The outlet’s report cited financial disclosures, internal documents, and interviews with former staffers to back up the claims of corruption, including examples of improper expense tracking on prepaid Visa gift cards to employees, and failures to account for salary advances.
NGP, as well as their 501(c)4 action fund, NGPAF, raked in a whopping $36.4 million during the 2020 election cycle, and $16.1 million in 2021.
According to former employees who were questioned, the mismanagement of the multimillion dollar pot led to the allegations of financial corruption.
“We’re going to do a forensic look at our records,” Frank Wilson, chair of NGPAF, told Politico. “We’ll start at the beginning, and just lay it out, clean it up and redirect as necessary.”
Wilson said the group wants to “be in a position where anybody who will come — be it authorities, be it media, be it whomever — we will not be concerned about who looks at our records because we’ll have all our I’s dotted and T’s crossed.”
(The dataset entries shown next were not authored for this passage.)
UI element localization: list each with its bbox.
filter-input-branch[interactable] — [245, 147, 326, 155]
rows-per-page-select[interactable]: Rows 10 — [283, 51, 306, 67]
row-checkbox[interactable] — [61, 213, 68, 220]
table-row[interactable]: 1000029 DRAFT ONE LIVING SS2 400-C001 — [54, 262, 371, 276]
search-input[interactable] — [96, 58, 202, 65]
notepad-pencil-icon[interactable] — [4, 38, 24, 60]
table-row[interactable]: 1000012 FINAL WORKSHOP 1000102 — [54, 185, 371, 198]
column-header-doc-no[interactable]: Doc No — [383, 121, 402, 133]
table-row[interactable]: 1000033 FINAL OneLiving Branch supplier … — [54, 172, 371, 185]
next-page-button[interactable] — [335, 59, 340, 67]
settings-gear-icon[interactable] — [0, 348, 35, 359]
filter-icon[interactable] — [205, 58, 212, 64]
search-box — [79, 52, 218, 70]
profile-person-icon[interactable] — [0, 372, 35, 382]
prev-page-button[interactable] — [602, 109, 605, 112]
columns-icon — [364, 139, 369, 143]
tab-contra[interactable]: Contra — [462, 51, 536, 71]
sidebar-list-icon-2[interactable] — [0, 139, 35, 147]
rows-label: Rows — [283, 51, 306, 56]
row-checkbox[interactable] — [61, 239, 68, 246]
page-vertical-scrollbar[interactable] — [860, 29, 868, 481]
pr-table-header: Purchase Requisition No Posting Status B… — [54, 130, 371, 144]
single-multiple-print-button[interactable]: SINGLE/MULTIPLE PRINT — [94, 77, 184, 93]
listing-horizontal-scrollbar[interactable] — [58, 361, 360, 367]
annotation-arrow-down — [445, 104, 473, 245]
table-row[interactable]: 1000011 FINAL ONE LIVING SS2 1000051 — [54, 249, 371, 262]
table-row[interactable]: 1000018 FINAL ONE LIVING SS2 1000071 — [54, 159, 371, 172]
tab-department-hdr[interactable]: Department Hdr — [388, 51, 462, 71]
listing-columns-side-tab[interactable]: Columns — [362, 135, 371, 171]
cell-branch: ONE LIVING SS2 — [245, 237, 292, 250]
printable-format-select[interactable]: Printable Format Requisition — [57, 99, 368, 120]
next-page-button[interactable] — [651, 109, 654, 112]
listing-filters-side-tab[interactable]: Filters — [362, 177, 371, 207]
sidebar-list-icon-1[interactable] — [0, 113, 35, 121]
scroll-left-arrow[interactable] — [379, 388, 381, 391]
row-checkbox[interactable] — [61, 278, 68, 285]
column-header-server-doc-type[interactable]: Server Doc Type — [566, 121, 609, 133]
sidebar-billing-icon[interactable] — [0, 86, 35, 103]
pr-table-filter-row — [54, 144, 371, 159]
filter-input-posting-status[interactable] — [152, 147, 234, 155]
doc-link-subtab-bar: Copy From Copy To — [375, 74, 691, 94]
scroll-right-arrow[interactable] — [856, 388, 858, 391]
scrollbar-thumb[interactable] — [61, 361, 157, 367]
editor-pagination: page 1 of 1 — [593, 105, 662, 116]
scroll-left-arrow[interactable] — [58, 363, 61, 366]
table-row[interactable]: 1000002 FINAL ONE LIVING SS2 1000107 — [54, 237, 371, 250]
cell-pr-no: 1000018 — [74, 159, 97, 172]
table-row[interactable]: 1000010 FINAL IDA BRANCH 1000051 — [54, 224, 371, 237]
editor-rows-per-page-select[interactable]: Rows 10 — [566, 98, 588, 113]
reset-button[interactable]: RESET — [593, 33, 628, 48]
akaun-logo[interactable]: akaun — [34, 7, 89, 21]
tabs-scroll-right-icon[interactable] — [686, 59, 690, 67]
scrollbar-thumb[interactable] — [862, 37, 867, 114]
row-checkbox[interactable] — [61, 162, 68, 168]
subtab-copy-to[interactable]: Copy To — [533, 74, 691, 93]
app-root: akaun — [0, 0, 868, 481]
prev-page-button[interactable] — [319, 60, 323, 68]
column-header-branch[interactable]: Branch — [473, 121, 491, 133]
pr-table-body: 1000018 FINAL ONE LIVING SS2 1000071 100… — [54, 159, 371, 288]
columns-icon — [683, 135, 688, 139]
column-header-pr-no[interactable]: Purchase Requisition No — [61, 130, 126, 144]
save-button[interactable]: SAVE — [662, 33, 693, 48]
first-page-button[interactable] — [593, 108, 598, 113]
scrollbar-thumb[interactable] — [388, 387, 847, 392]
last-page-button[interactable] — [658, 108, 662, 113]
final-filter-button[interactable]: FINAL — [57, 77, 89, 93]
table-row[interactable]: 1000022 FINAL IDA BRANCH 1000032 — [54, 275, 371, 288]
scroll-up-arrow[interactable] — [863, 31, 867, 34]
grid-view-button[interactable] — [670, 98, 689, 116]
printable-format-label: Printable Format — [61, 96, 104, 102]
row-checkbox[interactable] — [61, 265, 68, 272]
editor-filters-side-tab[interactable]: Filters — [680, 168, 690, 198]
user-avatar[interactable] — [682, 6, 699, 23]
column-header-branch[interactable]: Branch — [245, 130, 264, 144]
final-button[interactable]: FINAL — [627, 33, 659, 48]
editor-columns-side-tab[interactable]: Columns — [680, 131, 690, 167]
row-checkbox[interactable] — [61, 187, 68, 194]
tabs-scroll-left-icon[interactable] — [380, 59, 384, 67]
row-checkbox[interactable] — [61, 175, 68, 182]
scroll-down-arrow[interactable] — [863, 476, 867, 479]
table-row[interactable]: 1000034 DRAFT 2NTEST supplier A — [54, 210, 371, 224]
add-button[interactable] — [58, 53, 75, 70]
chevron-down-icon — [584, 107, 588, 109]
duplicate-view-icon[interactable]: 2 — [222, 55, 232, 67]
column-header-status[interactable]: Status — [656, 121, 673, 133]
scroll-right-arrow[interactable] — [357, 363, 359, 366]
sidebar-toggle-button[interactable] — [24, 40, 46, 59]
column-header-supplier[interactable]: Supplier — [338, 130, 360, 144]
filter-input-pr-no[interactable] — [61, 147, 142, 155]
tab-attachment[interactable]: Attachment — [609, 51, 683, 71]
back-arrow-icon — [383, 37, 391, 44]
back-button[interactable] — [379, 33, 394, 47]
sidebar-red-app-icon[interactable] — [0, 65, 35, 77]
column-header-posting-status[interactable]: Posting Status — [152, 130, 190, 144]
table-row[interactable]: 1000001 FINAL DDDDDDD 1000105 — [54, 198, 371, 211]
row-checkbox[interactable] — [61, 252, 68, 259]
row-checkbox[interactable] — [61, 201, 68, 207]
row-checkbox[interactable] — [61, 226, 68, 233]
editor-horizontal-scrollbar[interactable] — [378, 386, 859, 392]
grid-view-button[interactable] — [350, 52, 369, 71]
“So I’m comfortable with that, you know, and I’ll almost welcome it,” he added.
Abrams founded NGP in 2014, when she was a Georgia state representative. However, she has not been involved in an official capacity since her first run for governor in 2018, when she attempted to flip the seat blue from Gov. Brian Kemp (R) and lost, but refused to concede. She again lost to the Republican in 2022.
Warnock became the chair of NGP in 2017 when it officially registered as a 501(c)3 group, then left when he began his 2020 run for the U.S. Senate.
“Not at all,” he told Politico when asked if he had any knowledge of impropriety by NGP.
Staffers interviewed by Politico noted the brazen confidence amid alleged mismanagement at the height of recent elections’ voter registration drives.
Former staffers interviewed as part of the outlet’s investigation recalled how the influx of money seemed to corrupt the group from its mission of registering underrepresented Georgia voters in order to flip the state from Republican control.
“I went there all bright-eyed and bushy-tailed, but I’m disillusioned now,” one ex-employee said. “I got the assumption that it was driven by ego after the 2020 elections. That there was this: ‘We can do anything we want, look at how much money we got.'”
“I think these things combined with no checks and balances, not having an operations department in place that is allowed to put in policies, procedures and safeguards — which is what I thought I was hired to do — and the rapid growth has just facilitated this.”
Another former employee denounced NGP’s “complete failure of leadership.”
According to Ufot, the financial mismanagement is “the subject of an active dispute right now between me and NGP and their lawyers.
“It’s complete bullshit,” she told Politico.